Playing truant has cost at least 4,150 II pre-university (PU) students across the State dear. They will not be allowed to sit for the final exam, scheduled to begin on Thursday, as they have not met the 75% attendance requirement.
“It may increase by another 100 or 200 students as we are verifying our numbers,” an official in the Department of Pre-University Education (DPUE) said. These students will have to enrol again for the 2017-2018 academic year.
Many private colleges have set up a system where the daily attendance of students is sent directly to their parents, but these safeguards don’t appear to have helped tackle the problem.
College managements said that despite repeated attendance shortage lists being announced and students issued warnings, many failed to comply with the attendance requirement. “In fact, college managements too are concerned about the future of students, and if students have around 70% [attendance], we try and take extra classes and ensure they will make the cut and get hall tickets,” the official said.
Last year, 4,720 students could not write the final exam because of attendance shortage.
Students stage protest
Students in some colleges in Bengaluru staged protests on Tuesday alleging that the college authorities had collected attendance fines from them with the assurance that they would get their hall tickets. A student of Seshadripuram PU College said, “The college collected a fine of ₹1,800 per subject and promised to get us admission tickets.
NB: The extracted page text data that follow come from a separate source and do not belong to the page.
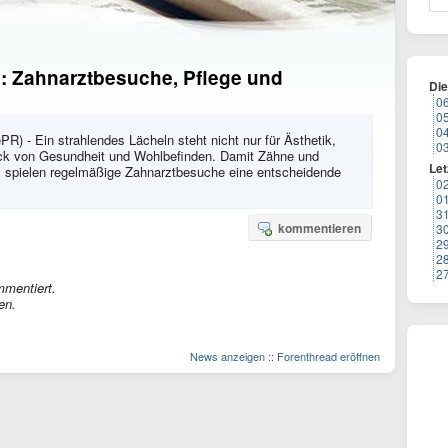
e: Zahnarztbesuche, Pflege und
Di
0
0
0
ePR) - Ein strahlendes Lächeln steht nicht nur für Ästhetik,
0
uck von Gesundheit und Wohlbefinden. Damit Zähne und
Let
en, spielen regelmäßige Zahnarztbesuche eine entscheidende
0
0
3
kommentieren
3
2
2
2
mmentiert.
en.
News anzeigen
::
Forenthread eröffnen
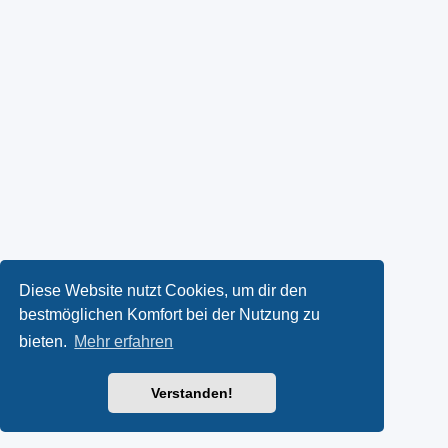
Diese Website nutzt Cookies, um dir den
bestmöglichen Komfort bei der Nutzung zu
bieten.
Mehr erfahren
Verstanden!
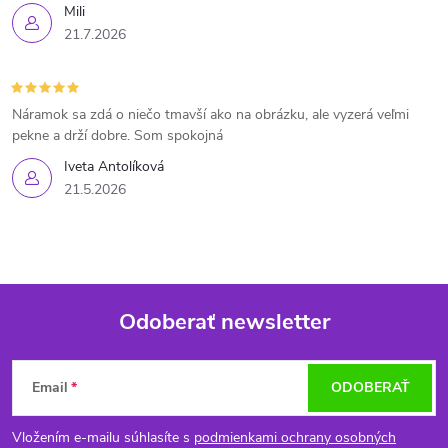
Mili
21.7.2026
Náramok sa zdá o niečo tmavší ako na obrázku, ale vyzerá veľmi
pekne a drží dobre. Som spokojná
Iveta Antolíková
21.5.2026
Odoberať newsletter
Z
Email
ODOBERAŤ
á
Vložením e-mailu súhlasíte s
podmienkami ochrany osobných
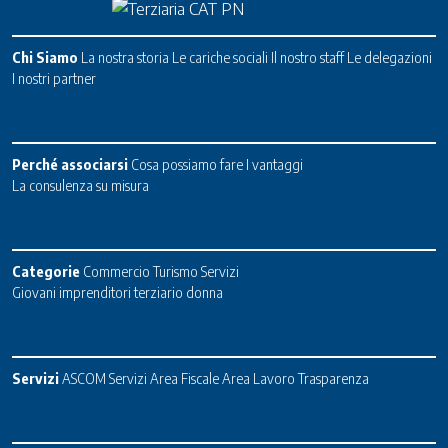
Chi Siamo
La nostra storia
Le cariche sociali
Il nostro staff
Le delegazioni
I nostri partner
Perché associarsi
Cosa possiamo fare
I vantaggi
La consulenza su misura
Categorie
Commercio
Turismo
Servizi
Giovani imprenditori terziario donna
Servizi
ASCOM Servizi
Area Fiscale
Area Lavoro
Trasparenza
But our exams begin on Thursday and we still have not got hall tickets.”
Repeated attempts by The Hindu to contact the college management for its response went unanswered.
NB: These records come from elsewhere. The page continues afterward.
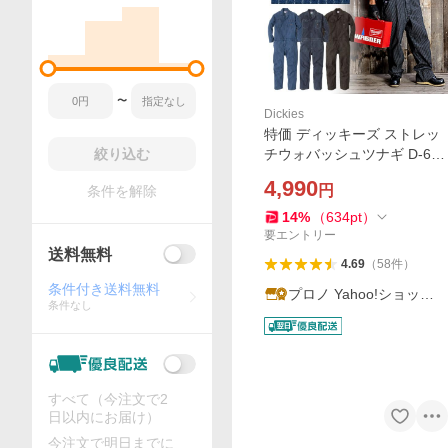
〜
Dickies
特価 ディッキーズ ストレッ
絞り込む
チウォバッシュツナギ D-696
メンズ レディース オーバー
4,990
円
条件を解除
オール オールインワン 作業
服 カジュアル アメカジ Dicki
14
%
（
634
pt
）
es
要エントリー
送料無料
4.69
（
58
件
）
条件付き送料無料
プロノ Yahoo!ショッピ
条件なし
ング店
すべて（今注文で2
日以内にお届け）
今注文で明日までに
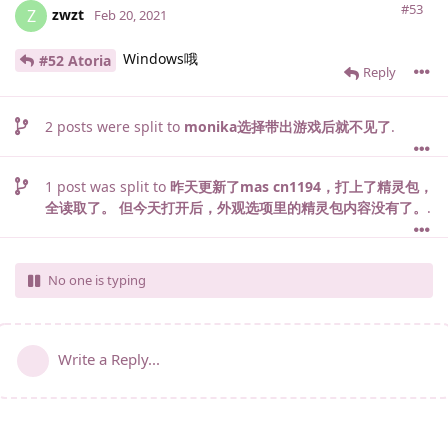
#53
zwzt
Z
Feb 20, 2021
Windows哦
#52 Atoria
Reply
2
posts were split to
monika选择带出游戏后就不见了
.
1
post was split to
昨天更新了mas cn1194，打上了精灵包，
全读取了。 但今天打开后，外观选项里的精灵包内容没有了。
.
No one is typing
Write a Reply...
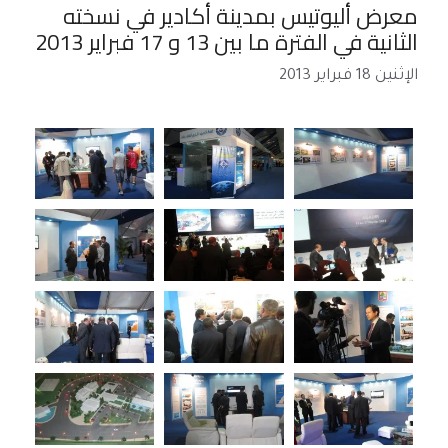
معرض أليوتيس بمدينة أكادير في نسخته
الثانية في الفترة ما بين 13 و 17 فبراير 2013
الإثنين 18 فبراير 2013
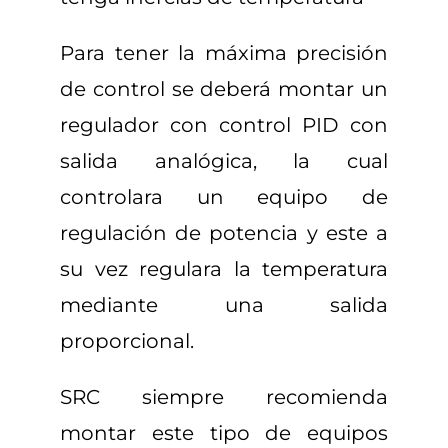
Para tener la máxima precisión
de control se deberá montar un
regulador con control PID con
salida analógica, la cual
controlara un equipo de
regulación de potencia y este a
su vez regulara la temperatura
mediante una salida
proporcional.
SRC siempre recomienda
montar este tipo de equipos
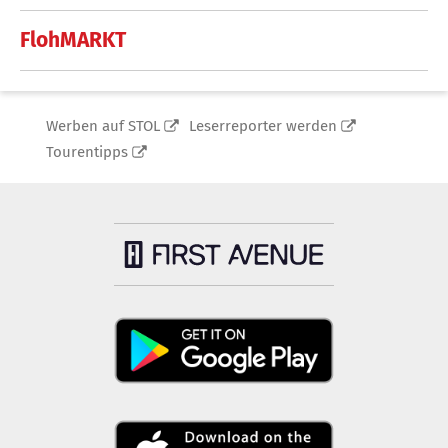
FlohMARKT
Werben auf STOL
Leserreporter werden
Tourentipps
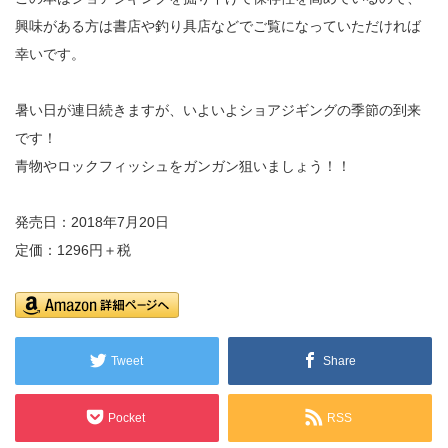
興味がある方は書店や釣り具店などでご覧になっていただければ
幸いです。
暑い日が連日続きますが、いよいよショアジギングの季節の到来
です！
青物やロックフィッシュをガンガン狙いましょう！！
発売日：2018年7月20日
定価：1296円＋税
Tweet
Share
Pocket
RSS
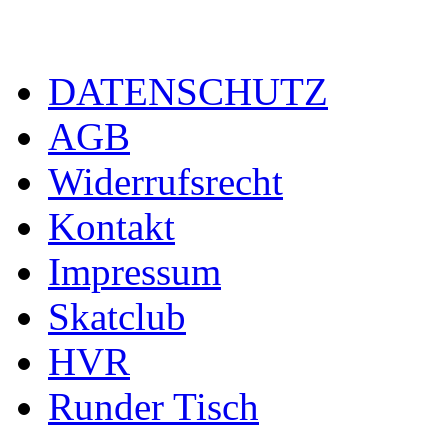
DATENSCHUTZ
AGB
Widerrufsrecht
Kontakt
Impressum
Skatclub
HVR
Runder Tisch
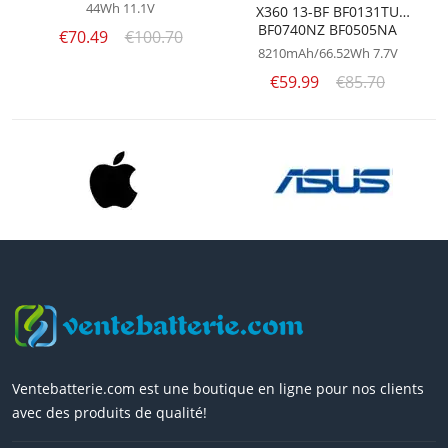
44Wh
11.1V
X360 13-BF BF0131TU
BF0740NZ BF0505NA
€70.49
€100.70
8210mAh/66.52Wh
7.7V
€59.99
€85.70
Ventebatterie.com est une boutique en ligne pour nos clients
avec des produits de qualité!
C. Shikha, director of DPUE, said if students complain that colleges had taken money from them, an inquiry would be conducted.
‘College holding back hall tickets’
Meanwhile, a college in Bengaluru has come under fire with many students alleging that they have been denied admission tickets for the II PU exam on account of their poor showing in the preparatory tests.
While the students claim that the management was doing this to achieve a 100% pass status, the college has denied this. One student said he had fared poorly in three of the preparatory tests conducted by the college in December, and as a result, has been denied a hall ticket.
The college management, however, said it was a case of attendance shortage. “Now, days before the exam, they are trying to pressure us and are protesting outside the college,” a staff member said.